Problem requirements: Starting at the line that contains "zatwierdzenie układu a wniosek upadłościowy" and stopping at the line that contains "Auto-entrepreneur", restate each line of the records below exactly. Omit the pictures.

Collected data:
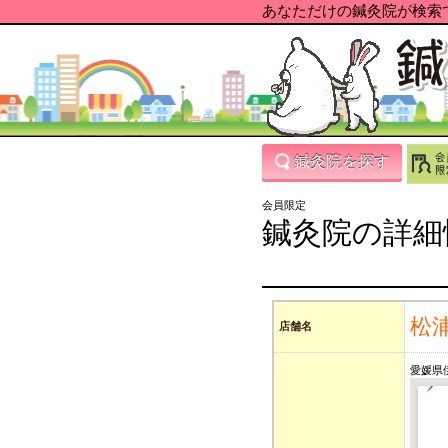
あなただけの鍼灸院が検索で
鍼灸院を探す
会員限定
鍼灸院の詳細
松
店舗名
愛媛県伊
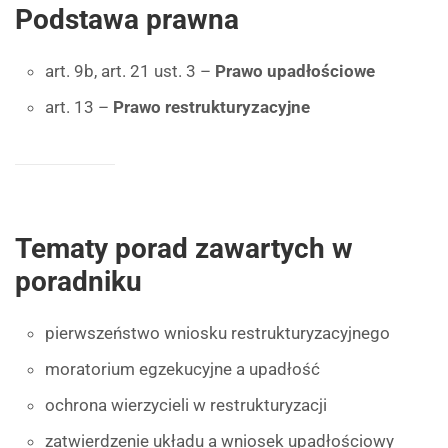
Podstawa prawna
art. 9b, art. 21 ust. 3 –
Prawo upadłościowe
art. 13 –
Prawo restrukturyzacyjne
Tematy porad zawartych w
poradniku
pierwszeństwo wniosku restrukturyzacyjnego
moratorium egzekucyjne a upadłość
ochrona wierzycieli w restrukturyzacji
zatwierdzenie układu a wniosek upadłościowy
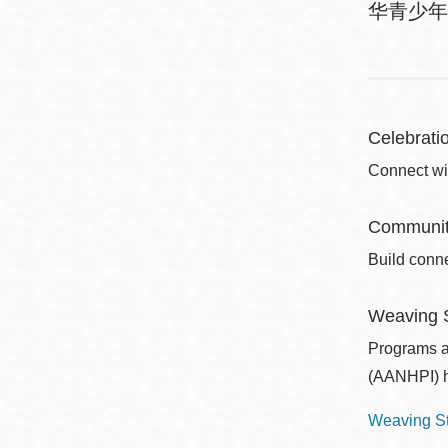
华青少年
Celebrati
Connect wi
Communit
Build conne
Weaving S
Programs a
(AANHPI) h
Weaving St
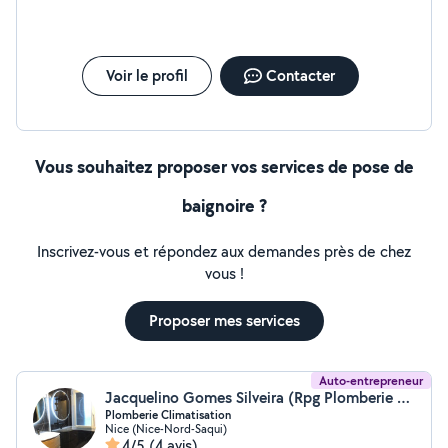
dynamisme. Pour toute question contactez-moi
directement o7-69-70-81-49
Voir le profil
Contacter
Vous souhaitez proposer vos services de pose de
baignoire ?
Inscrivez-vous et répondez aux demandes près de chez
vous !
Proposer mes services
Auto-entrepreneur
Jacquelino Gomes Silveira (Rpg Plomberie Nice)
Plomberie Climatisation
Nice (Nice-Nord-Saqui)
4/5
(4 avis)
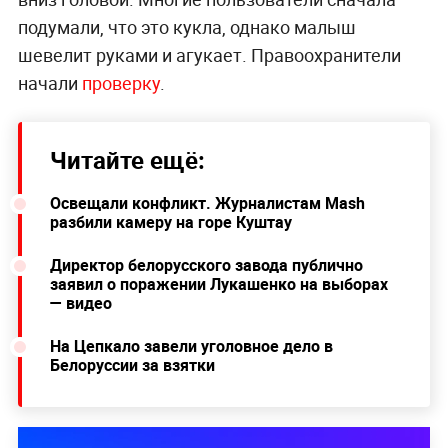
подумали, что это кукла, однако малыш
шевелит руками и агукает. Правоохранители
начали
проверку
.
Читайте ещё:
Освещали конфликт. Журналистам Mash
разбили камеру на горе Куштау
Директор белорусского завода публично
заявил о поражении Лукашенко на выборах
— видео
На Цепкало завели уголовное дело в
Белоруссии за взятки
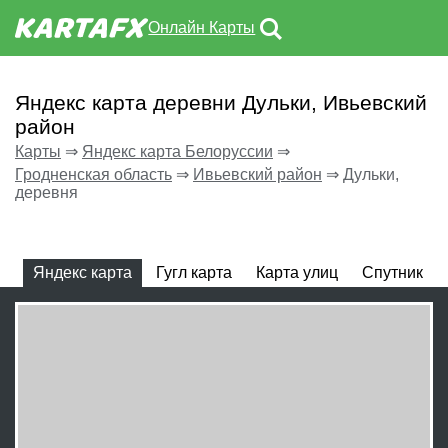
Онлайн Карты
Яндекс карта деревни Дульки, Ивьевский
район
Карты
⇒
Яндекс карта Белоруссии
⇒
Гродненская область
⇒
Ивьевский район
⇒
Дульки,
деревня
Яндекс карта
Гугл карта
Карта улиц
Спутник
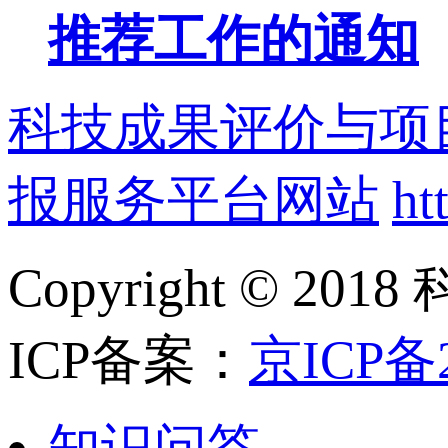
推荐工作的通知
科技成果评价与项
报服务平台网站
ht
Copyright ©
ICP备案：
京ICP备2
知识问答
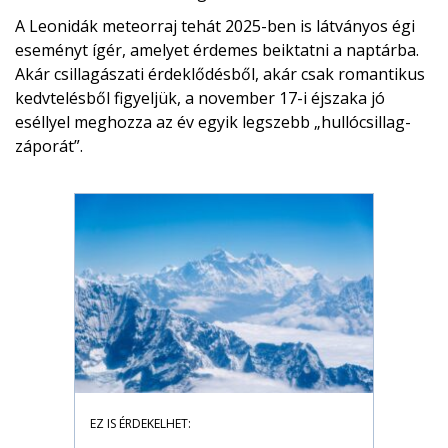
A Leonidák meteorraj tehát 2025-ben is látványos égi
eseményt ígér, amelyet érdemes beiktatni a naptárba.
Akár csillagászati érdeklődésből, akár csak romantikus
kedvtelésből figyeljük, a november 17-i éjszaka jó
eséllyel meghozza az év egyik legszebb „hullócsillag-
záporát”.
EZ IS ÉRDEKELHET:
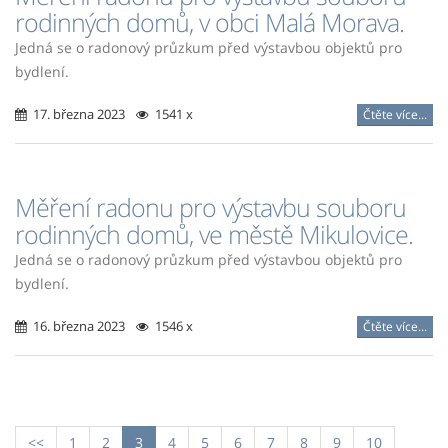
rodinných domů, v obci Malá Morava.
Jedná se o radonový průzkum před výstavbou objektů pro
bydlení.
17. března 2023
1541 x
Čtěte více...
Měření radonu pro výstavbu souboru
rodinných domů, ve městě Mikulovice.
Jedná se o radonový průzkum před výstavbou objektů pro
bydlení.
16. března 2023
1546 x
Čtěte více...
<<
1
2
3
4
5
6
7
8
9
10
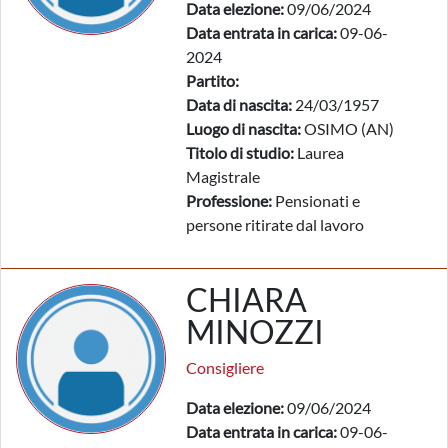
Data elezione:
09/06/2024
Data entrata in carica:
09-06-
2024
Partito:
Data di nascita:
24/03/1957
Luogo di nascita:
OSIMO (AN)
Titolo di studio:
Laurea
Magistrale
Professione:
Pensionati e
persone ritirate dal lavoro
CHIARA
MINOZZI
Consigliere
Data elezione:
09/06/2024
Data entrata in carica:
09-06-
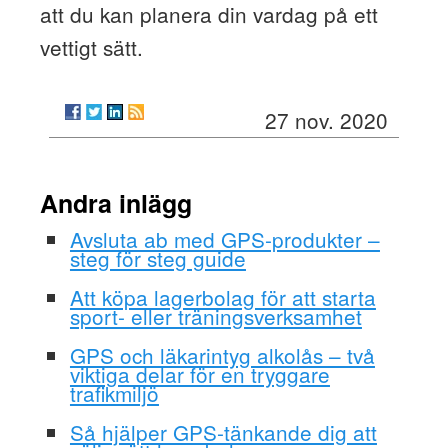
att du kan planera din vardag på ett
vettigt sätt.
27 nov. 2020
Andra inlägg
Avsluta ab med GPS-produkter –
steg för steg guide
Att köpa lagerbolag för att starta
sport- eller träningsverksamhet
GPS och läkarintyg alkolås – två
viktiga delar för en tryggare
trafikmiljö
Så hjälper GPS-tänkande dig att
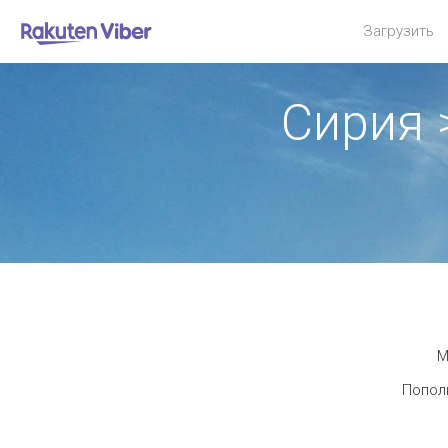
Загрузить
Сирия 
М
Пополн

Worked solution:
zatwierdzenie układu a wniosek upadłościowy
华青少年
Celebrati
Connect wi
Communit
Build conne
Weaving S
Programs a
(AANHPI) h
Weaving St
dynamisme. Pour toute question contactez-moi
directement o7-69-70-81-49
Voir le profil
Contacter
Vous souhaitez proposer vos services de pose de
baignoire ?
Inscrivez-vous et répondez aux demandes près de chez
vous !
Proposer mes services
Auto-entrepreneur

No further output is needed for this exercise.